Durant le premier confinement, beaucoup de jeunes ont dû revoir leurs activités habituelles et s'orienter vers des loisirs qui étaient tolérés. C'est le cas d'Anaïs et d'Eloïse, deux sœurs natives de l'entité de Kain. L'une seulement âgée de 13 ans et l'autre de 23 ans se sont mises au tricot. Au fil du temps, les deux jeunes filles sont devenues adeptes de cette activité. 
 
"L'année dernière, on s'ennuyait énormément. Notre maman faisait du tricot plus jeune et on voyait que c'était la mode des bandeaux. Nous avons alors appris à tricoter avec elle. C'est donc grâce à la crise sanitaire que nous nous sommes lancées. Nous étions ensemble et nous avions le temps de faire cette activité. Très vite, nous avons lancé une page Facebook et Instagram nommée Les tricoteuses afin de partager notre passion et nos réalisations", déclarent Anaïs et Eloïse. 
 
Les deux sœurs réalisent de nombreuses créations toutes aussi pointilleuses les unes que les autres.  
 
"Nous confectionnons beaucoup de bandeaux, de bonnets, de chouchous en laine, des tops, des pulls ou encore des chaussons pour les bébés. Nous aimons continuellement trouver de nouvelles idées et toujours aller plus loin. Nous nous inspirons énormément des livres et d'Internet.
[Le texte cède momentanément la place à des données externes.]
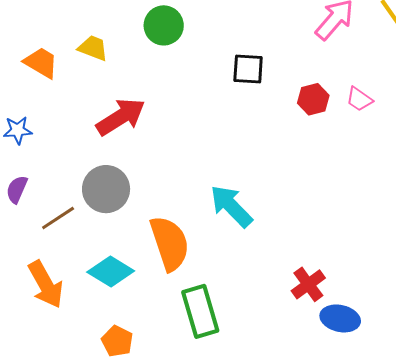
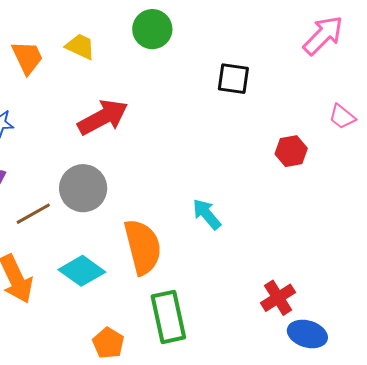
orange trapezoid: (41, 63) -> (27, 57), turned 30
red hexagon: (313, 99) -> (291, 151), moved
cyan arrow: (231, 206) -> (207, 214), size x0.7
orange pentagon: (117, 341) -> (108, 343), moved

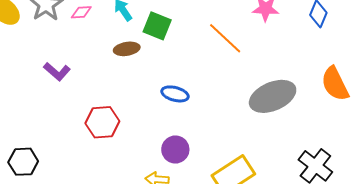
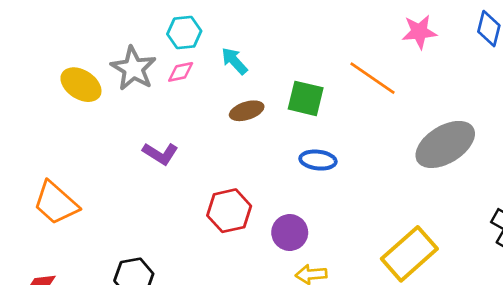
green square: (157, 26) -> (306, 98), moved
purple circle: (175, 150) -> (290, 233), moved

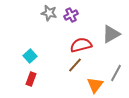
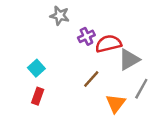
purple cross: (71, 15) -> (86, 36), moved
gray triangle: (111, 34) -> (129, 60), moved
red semicircle: (81, 45) -> (108, 44), moved

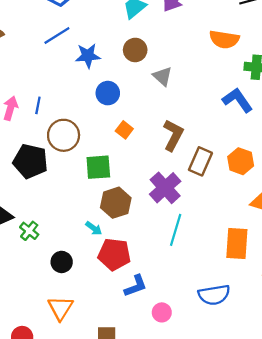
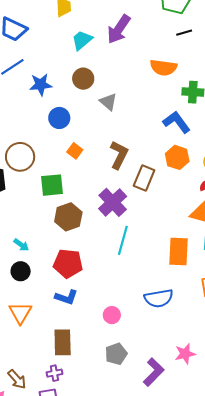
orange hexagon: (241, 161) -> (177, 157), moved
cyan arrow: (94, 228) -> (21, 245), moved
blue L-shape: (136, 286) -> (66, 297), moved, turned 40

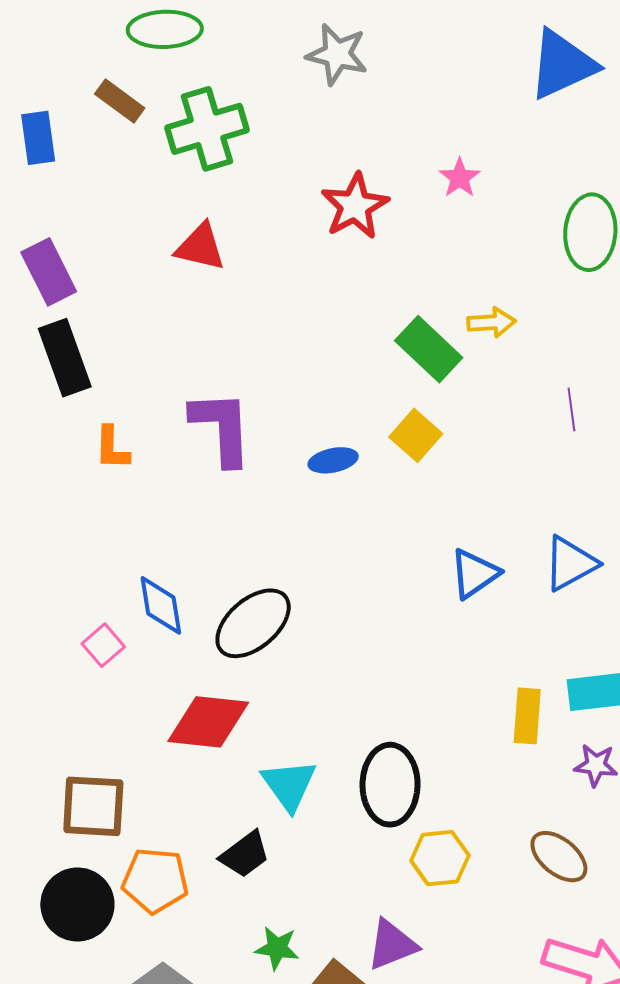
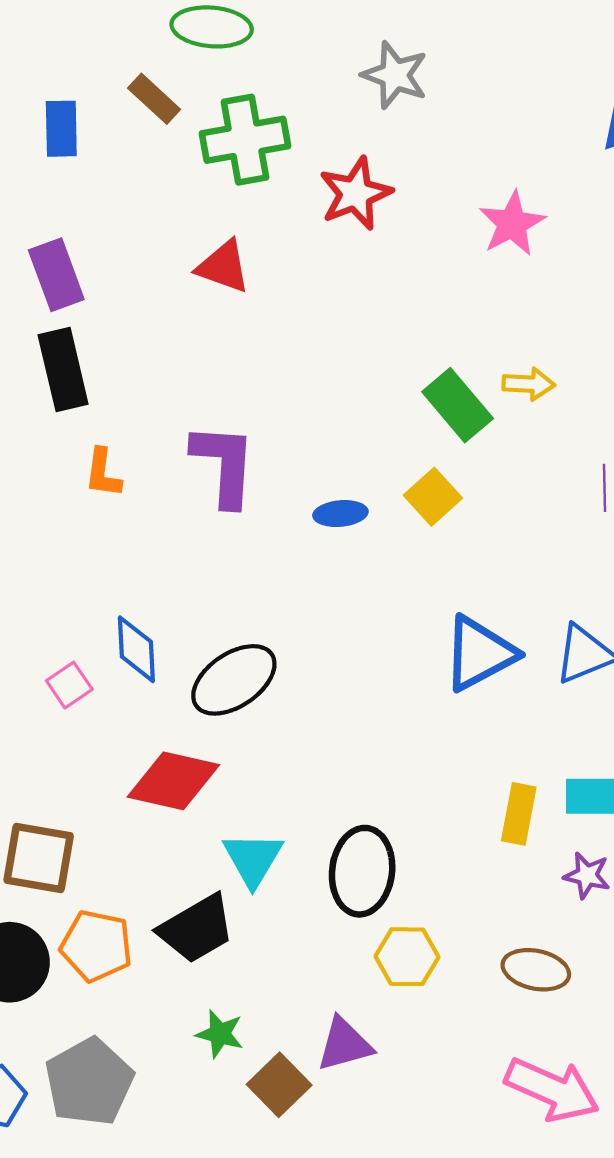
pink star: (460, 178) -> (512, 224), size x1.5
red star: (355, 206) -> (355, 194), moved
blue triangle: (474, 574) -> (479, 653), size x1.4
black trapezoid: (245, 854) -> (197, 929), size x1.4
brown ellipse: (559, 857) -> (536, 970), turned -34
De plus, nous travaillons avec plusieurs types de laine qui respectent l'environnement". 
 
Le tricot est souvent associé à une activité destinée aux personnes plus âgées. Cependant, cela revient de plus en plus à la mode. Anaïs et Eloïse ont voulu à leur manière, montrer que le tricot est toujours aussi tendance. 
  
"Nos connaissances sont souvent étonnées par notre jeune âge. Lorsque nous créons nos accessoires, nous faisons par la suite, des photos. Nous n'hésitons pas à les présenter sur des personnes plus jeunes pour prouver que le tricot peut être destiné à tout le monde. De plus, nous essayons d'utiliser des couleurs assez attrayantes. Pour nous, le tricot est désormais une passion, nous faisons cela tous les jours. Cela nous détend et nous ne pensons plus à rien", déclarent Anaïs et Eloïse.
 
Une complicité renforcée 
 
Bien qu'Anaïs et Eloïse soient déjà très proches, cette passion commune a renforcé leur complicité. 
 
"Nous avons toujours été très fusionnelles. Même si avec la vie d'étudiante, c'était plus compliqué pour se voir, cette crise sanitaire a permis que nous fassions une passion commune. Nous nous sommes rapprochées et ce n'est que du plaisir de pouvoir partager une activité ensemble. D'ailleurs, nous nous lançons beaucoup de défis lorsque nous tricotons. Par exemple, celle qui a fini les dix premières lignes à gagner et bien d'autres encore. Je pense que nous allons continuer encore très longtemps cette passion ensemble", conclut Eloïse.